Auli'i Cravalho in Cabaret at the Kit Kat Club. Photo by Julieta Cervantes.
Auli’i Cravalho in Cabaret at the Kit Kat Club. Photo by Julieta Cervantes.

On opening night with the new cast on a late September Thursday evening, celebrities were in attendance. Annaleigh Ashford, Darren Criss, and Kaia Gerber were just a few who watched Cravalho pour her soul into the character. Her Mean Girls movie musical costar Reneé Rapp, who previously told Broadway Direct she’d love to play Sally Bowles, had already seen Cravalho at an earlier performance. “I can’t wait to see her as Sally,” Cravalho said at the thought of Rapp taking on the role. “I think that she would do a fantastic job. I’m sad to have missed her in Mean Girls [on Broadway], so give me another chance to see her in another role, please.”

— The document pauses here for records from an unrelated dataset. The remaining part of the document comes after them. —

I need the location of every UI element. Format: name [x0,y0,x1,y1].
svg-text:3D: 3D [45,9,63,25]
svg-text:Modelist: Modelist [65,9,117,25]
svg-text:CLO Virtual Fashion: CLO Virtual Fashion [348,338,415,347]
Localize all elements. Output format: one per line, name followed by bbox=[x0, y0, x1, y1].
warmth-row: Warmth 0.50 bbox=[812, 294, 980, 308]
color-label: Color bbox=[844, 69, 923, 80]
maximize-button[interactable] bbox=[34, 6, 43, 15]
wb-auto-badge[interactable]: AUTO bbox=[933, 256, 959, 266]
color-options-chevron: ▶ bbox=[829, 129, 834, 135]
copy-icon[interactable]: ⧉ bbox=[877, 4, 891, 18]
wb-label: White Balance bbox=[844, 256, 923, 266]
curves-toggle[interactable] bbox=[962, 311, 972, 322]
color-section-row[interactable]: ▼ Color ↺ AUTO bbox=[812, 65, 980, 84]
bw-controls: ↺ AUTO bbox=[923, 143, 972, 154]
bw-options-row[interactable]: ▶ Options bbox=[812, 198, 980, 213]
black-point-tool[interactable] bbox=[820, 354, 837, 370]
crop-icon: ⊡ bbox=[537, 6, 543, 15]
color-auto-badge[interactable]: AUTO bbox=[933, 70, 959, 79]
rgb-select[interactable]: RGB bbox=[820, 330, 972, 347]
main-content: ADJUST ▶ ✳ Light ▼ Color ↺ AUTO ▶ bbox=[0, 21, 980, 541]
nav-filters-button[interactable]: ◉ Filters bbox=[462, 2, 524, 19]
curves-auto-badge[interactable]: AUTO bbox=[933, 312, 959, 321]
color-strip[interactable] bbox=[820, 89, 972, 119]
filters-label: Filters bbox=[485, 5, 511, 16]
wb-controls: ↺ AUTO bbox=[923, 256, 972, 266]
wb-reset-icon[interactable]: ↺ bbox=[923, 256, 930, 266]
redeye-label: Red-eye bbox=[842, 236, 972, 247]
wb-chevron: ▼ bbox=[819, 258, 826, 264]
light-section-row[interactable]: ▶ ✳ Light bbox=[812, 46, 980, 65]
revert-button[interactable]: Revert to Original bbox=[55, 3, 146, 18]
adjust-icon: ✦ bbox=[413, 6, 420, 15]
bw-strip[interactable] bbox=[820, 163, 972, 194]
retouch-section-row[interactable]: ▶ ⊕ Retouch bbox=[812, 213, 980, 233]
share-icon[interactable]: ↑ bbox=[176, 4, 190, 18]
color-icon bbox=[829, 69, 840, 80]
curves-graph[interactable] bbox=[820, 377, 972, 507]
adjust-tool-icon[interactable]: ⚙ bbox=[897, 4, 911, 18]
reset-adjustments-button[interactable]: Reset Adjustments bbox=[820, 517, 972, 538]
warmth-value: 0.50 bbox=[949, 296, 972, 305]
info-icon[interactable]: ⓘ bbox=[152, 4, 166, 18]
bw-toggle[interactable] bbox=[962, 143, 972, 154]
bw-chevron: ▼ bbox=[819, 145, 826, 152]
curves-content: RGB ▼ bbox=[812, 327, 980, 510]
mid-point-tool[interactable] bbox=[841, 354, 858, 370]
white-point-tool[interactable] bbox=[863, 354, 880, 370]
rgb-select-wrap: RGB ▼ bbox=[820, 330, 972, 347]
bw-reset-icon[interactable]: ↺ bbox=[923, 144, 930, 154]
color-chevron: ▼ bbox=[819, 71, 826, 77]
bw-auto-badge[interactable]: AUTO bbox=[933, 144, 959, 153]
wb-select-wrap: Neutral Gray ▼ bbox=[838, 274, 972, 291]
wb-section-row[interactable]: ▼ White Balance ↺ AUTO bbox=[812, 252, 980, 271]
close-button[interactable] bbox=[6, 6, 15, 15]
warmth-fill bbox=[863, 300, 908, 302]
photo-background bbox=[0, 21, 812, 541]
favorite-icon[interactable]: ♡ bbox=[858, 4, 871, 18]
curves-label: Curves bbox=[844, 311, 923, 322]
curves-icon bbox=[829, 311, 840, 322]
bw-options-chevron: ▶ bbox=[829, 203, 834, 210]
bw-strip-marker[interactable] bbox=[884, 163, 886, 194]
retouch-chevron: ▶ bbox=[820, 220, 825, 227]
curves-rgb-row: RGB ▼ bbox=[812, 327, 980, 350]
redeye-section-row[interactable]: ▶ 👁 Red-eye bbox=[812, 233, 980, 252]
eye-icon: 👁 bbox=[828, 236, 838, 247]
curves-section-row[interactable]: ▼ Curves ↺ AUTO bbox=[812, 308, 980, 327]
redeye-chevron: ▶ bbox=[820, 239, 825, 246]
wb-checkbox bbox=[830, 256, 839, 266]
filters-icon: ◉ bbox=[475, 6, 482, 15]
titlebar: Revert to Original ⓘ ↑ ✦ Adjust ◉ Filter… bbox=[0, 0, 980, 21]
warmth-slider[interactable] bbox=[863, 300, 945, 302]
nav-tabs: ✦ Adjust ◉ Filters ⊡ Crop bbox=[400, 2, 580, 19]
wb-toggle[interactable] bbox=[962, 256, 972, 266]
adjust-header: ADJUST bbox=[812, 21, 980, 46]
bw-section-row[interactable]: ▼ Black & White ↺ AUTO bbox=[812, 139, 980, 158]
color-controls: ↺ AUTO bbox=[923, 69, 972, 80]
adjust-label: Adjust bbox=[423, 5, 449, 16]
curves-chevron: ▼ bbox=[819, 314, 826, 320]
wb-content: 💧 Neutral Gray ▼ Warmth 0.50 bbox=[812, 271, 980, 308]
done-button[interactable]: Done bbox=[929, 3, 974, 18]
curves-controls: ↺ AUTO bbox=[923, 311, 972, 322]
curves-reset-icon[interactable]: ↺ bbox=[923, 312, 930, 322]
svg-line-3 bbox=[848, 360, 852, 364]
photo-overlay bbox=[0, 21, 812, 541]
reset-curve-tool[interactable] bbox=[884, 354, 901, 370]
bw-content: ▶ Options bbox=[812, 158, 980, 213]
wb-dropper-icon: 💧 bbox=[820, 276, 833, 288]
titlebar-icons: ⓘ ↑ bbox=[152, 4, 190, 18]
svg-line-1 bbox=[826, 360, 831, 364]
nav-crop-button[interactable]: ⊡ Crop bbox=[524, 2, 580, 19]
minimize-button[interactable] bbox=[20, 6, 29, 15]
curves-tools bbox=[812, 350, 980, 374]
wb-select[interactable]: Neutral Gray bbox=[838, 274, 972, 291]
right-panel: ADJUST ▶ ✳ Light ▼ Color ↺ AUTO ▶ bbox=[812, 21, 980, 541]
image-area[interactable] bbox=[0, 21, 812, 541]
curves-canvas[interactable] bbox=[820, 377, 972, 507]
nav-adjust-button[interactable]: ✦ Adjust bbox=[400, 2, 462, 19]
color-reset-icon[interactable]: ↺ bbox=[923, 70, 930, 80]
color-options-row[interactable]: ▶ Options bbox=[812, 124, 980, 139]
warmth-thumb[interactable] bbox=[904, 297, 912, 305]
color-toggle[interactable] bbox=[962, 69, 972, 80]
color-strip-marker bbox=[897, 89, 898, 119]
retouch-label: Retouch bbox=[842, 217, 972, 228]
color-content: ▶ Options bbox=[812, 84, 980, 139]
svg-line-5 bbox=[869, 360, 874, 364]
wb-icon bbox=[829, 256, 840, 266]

A dream role Cravalho would love revisit: Eva Perón. “I would love for Evita to come back to Broadway. Having touched upon that character, I would love to come back to her,” she says, adding “fingers crossed” when I mention the recent 2023 A.R.T. production in Boston.

Thirty minutes later, we wrap up our conversation.

“You helped me warm up,” she says. “Truly. I woke up maybe an hour and a half ago, so yeah, I needed to warm up. Thank you for talking to me.”


Cravalo stars as Sally Bowles in Cabaret at the Kit Kat Club through Sunday, March 30, 2025.